A rugby union halfback, Corner represented Auckland at a provincial level, and was a member of the New Zealand national side, the All Blacks, from 1930 to 1936. He played 25 matches for the All Blacks including six internationals, and captained the team in one game, against London Counties on the 1935–36 tour of Britain, Ireland and Canada.

Corner saw active service during World War II. In January 1942 he was appointed a second lieutenant in the New Zealand Infantry, and in December 1944, when he held the rank of captain, he was awarded the Military Cross in recognition of gallant and distinguished services in the southwest Pacific. He later reached the rank of lieutenant colonel. He served as a coast watcher in the Gilbert and Ellice Islands and also as commanding officer of the 1st Battalion Fiji Infantry Regiment.

Corner was under the command of the US army in Fiji and was awarded the Purple Heart for bravery in surviving a mortar attack that deafened him in his right ear. His family believe that he was one of two non-American militia to be awarded this honour in WWII.

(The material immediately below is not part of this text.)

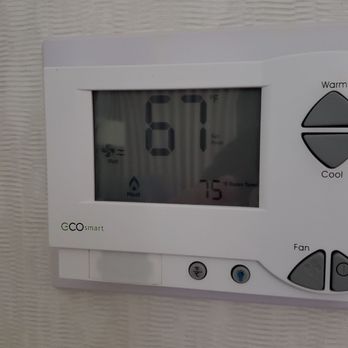 The height and width of the screenshot is (348, 348). Find the location of `wall`. wall is located at coordinates point(24,154), point(144,18), point(144,321). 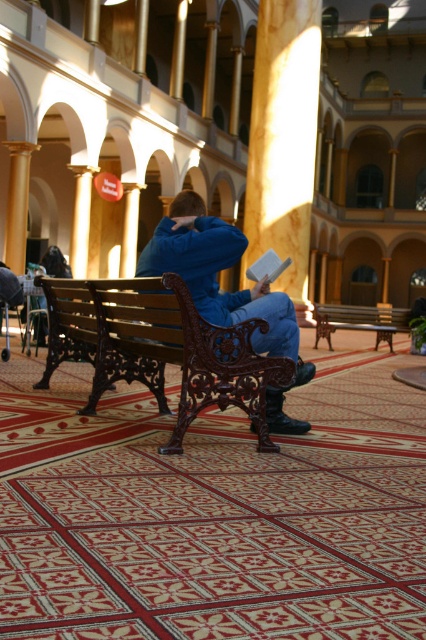 Is smooth wooden pillar at center to the left of blue fleece jacket at center from the viewer's perspective?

Corner was prominent as a sporting administrator, serving as a member of the New Zealand Racing Authority for 12 years, the Eden Park Trust Board and the Totalisator Agency Board, also for 12 years. He was also president of the Auckland Trotting Club, and owned a number of standardbred racehorses with his friend and former All Black Arthur Knight. Corner served as president of the New Zealand Barbarians Rugby Football Club between 1958 and 1959, and president of the Auckland Rugby Football Union from 1959 to 1961. He also served as an Auckland and All Blacks selector.

Outside of sports, Corner started working at the Auckland Savings Bank after leaving school, rising to become general manager from 1968 to 1973, when he retired. He continued to be involved in public life, serving as chair of the Transport Improvement Committee and the Fishing Industry Board, and as a member of the New Zealand Film Commission from 1977 to 1986. He was also a member of the board of the Museum of Transport and Technology and was appointed as a justice of the peace in 1968.

In the 1974 New Year Honours, Corner was appointed an Officer of the Order of the British Empire, for services to the community, and he was promoted to Commander of the same order in the 1981 Queen's Birthday Honours, for services to the New Zealand fishing industry and the community. He was awarded the Queen Elizabeth II Silver Jubilee Medal in 1977.

Corner died in Auckland on 3 February 1992.